Functionalities regarding genomic sequence analysis.

Finds genomic features overlapping genomic positions, like exons, reconstructs offsets into transcripts, and computes the amino-acid changaes of variants. Additionally finds mutations in exon junctions, and genes with high frequencies of mutations.

Tasks

Positions, ranges, and mutations are specified using a common format. Each is identified by several fields separated by the character :. Positions are represented as chromosome:position i.e. 12:4234412. Mutations have an additional field representing the mutant allele chromosome:position:allele i.e. 12:4234412:T (the reference allele is redundant, as it is specified by the chromosome and position). Indels are represented as in the following examples: +A or +ATC for one and three base insertions repectively or - and --- for one or three deletions repectively. Chromosome ranges are specified as chromosome:start:end as in 12:4234412:4244412.

It supports multiple organisms. The format of the organism input is the organism short code (Hsa for Homo sapiens, or Mmu for Mus musculus) optionally followed by the date of the build.
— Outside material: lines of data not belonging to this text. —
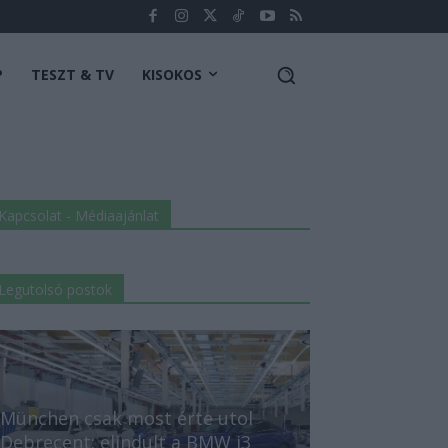
P
TESZT & TV
KISOKOS
Kapcsolat - Médiaajánlat
Legutolsó postok
München csak most érte utol
Debrecent: elindult a BMW i3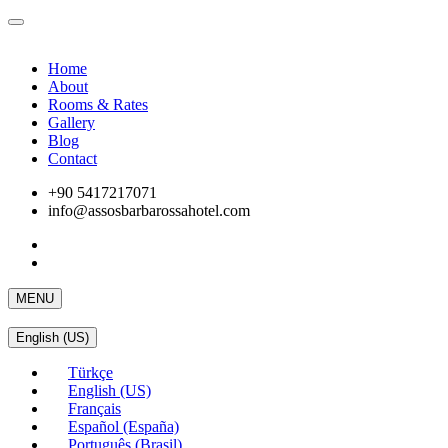
Home
About
Rooms & Rates
Gallery
Blog
Contact
+90 5417217071
info@assosbarbarossahotel.com
MENU
English (US)
Türkçe
English (US)
Français
Español (España)
Português (Brasil)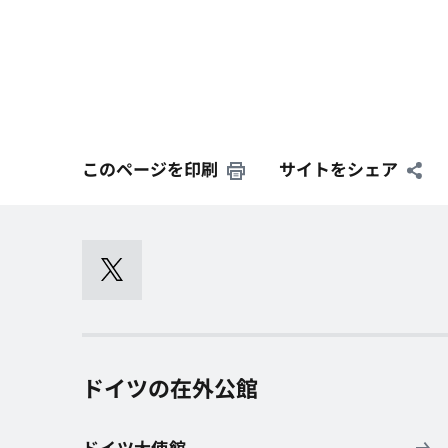
このページを印刷
サイトをシェア
ドイツの在外公館
ドイツ大使館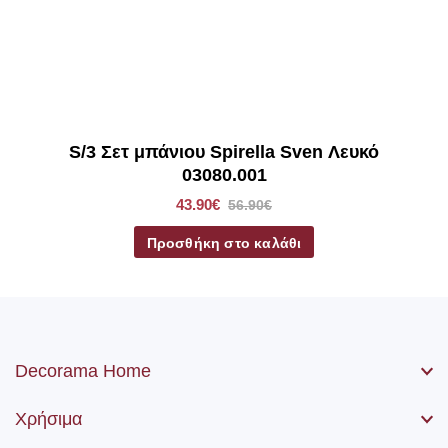
S/3 Σετ μπάνιου Spirella Sven Λευκό
03080.001
43.90€
56.90€
Προσθήκη στο καλάθι
Decorama Home
Χρήσιμα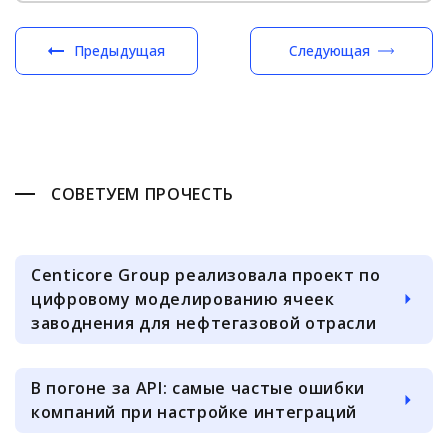
Предыдущая
Следующая
СОВЕТУЕМ ПРОЧЕСТЬ
Centicore Group реализовала проект по
цифровому моделированию ячеек
заводнения для нефтегазовой отрасли
В погоне за API: самые частые ошибки
компаний при настройке интеграций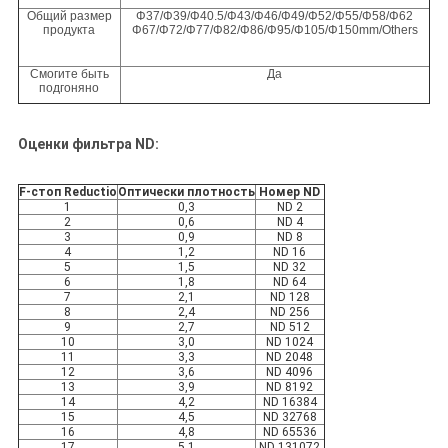
Общий размер
Φ37/Φ39/Φ40.5/Φ43/Φ46/Φ49/Φ52/Φ55/Φ58/Φ62
продукта
Φ67/Φ72/Φ77/Φ82/Φ86/Φ95/Φ105/Φ150mm/Others
Смогите быть
Да
подгоняно
Оценки фильтра ND:
F-стоп Reductio
Оптически плотность
Номер ND
1
0,3
ND 2
2
0,6
ND 4
3
0,9
ND 8
4
1,2
ND 16
5
1,5
ND 32
6
1,8
ND 64
7
2,1
ND 128
8
2,4
ND 256
9
2,7
ND 512
10
3,0
ND 1024
11
3,3
ND 2048
12
3,6
ND 4096
13
3,9
ND 8192
14
4,2
ND 16384
15
4,5
ND 32768
16
4,8
ND 65536
17
5,1
ND 131072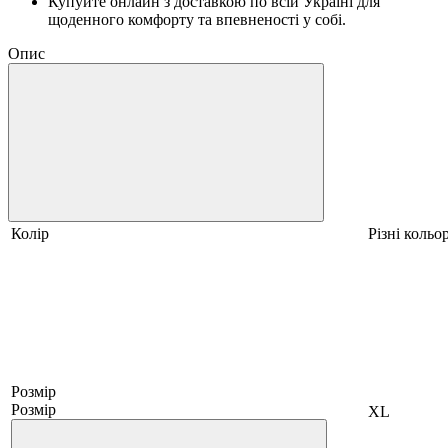
Купуйте онлайн з доставкою по всій Україні для
щоденного комфорту та впевненості у собі.
Опис
Колір
Різні кольо
Розмір
Розмір
XL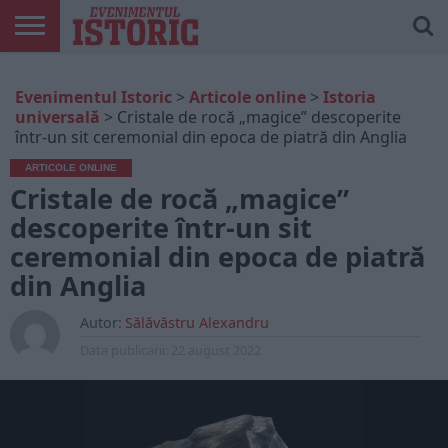
ARTICOLE
ONLINE
EDIȚII
ISTORIC
CONTUL
Evenimentul Istoric
>
Articole online
>
Istoria
TIPĂRITE
PLAY
MEU
universală
>
Cristale de rocă „magice” descoperite
într-un sit ceremonial din epoca de piatră din Anglia
ARTICOLE ONLINE
Cristale de rocă „magice”
descoperite într-un sit
ceremonial din epoca de piatră
din Anglia
Autor:
Sălăvăstru Alexandru
Data publicarii:
22 august 2022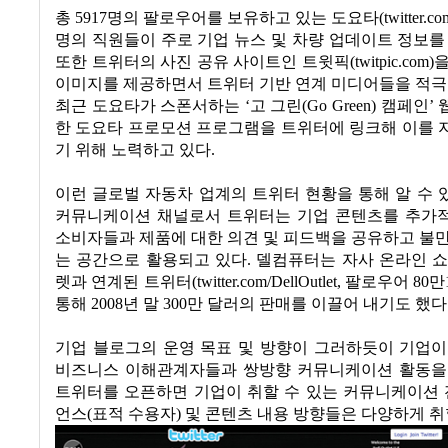
총
5917
명의 팔로우어를 보유하고 있는 도요타
(twitter.c
명의 직원들이 주로 기업 뉴스 및 차량 업데이트 정보를
또한 트위터의 사진 공유 사이트인 트윗픽
(twitpic.com)
을
이미지를 제공하면서 트위터 기반 연계 미디어들을 적극
최근 도요타가 스폰서하는
‘
고 그린
(Go Green)
캠페인
’
한 도요타 프로모션 프로그램을 트위터에 링크해 이를 
기 위해 노력하고 있다
.
이런 글로벌 자동차 업계의 트위터 현황을 통해 알 수
커뮤니케이션 채널로서 트위터는 기업 콘텐츠를 추가
소비자들과 제품에 대한 의견 및 피드백을 공유하고 불
는 공간으로 활용되고 있다
.
델컴퓨터는 자사 온라인 쇼
렛과 연계된 트위터
(twitter.com/DellOutlet,
팔로우어
80
만
통해
2008
년 말
300
만 달러의 판매를 이끌어 내기도 했다
기업 블로그의 운영 목표 및 방향이 그러하듯이 기업이
비즈니스 이해관계자들과 쌍방향 커뮤니케이션 활동을
트위터를 오픈하면 기업이 취할 수 있는 커뮤니케이션
언스
(
표적 수용자
)
및 콘텐츠 내용 방향들은 다양하게 취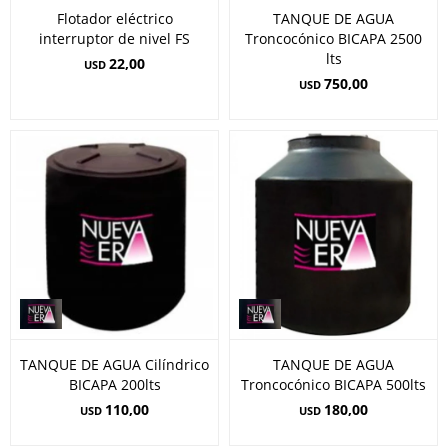
Flotador eléctrico
TANQUE DE AGUA
interruptor de nivel FS
Troncocónico BICAPA 2500
lts
22,00
USD
750,00
USD
TANQUE DE AGUA Cilíndrico
TANQUE DE AGUA
BICAPA 200lts
Troncocónico BICAPA 500lts
110,00
180,00
USD
USD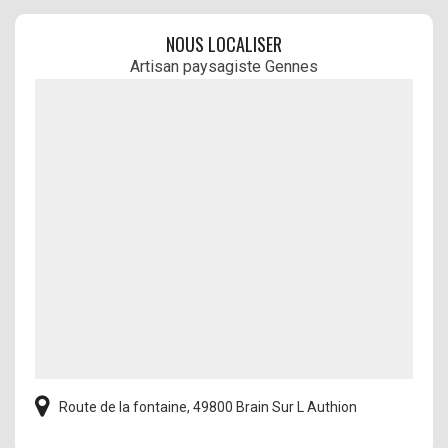
NOUS LOCALISER
Artisan paysagiste Gennes
Route de la fontaine, 49800 Brain Sur L Authion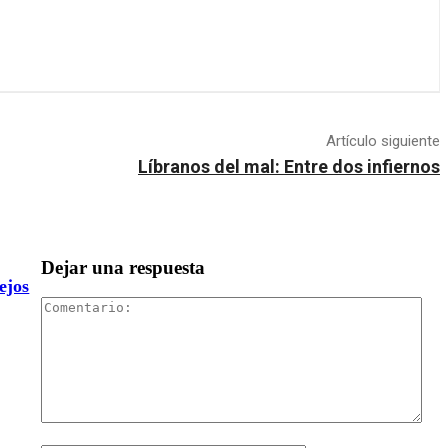
Artículo siguiente
Líbranos del mal: Entre dos infiernos
Dejar una respuesta
ejos
Com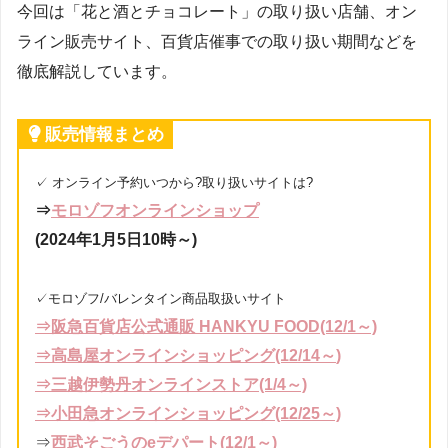
今回は「花と酒とチョコレート」の取り扱い店舗、オン
ライン販売サイト、百貨店催事での取り扱い期間などを
徹底解説しています。
販売情報まとめ
✓ オンライン予約いつから?取り扱いサイトは?
⇒
モロゾフオンラインショップ
(2024年1月5日10時～)
✓モロゾフ/バレンタイン商品取扱いサイト
⇒阪急百貨店公式通販 HANKYU FOOD(12/1～)
⇒高島屋オンラインショッピング(12/14～
)
⇒三越伊勢丹オンラインストア(1/4～)
⇒小田急オンラインショッピング(12/25～)
⇒
西武そごうのeデパート(12/1～)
For example, Hsa/jan2013 for a recent build or Hsa/may2009 for the hg18 build.

The watson input is used to specify if the variants are described in reference to the watson or forward strand, or in reference to the strand that holds the overlapping gene. Using the wrong convention may make some mutations coincide with the reference. The is_watson method can take a guess by checking this criteria.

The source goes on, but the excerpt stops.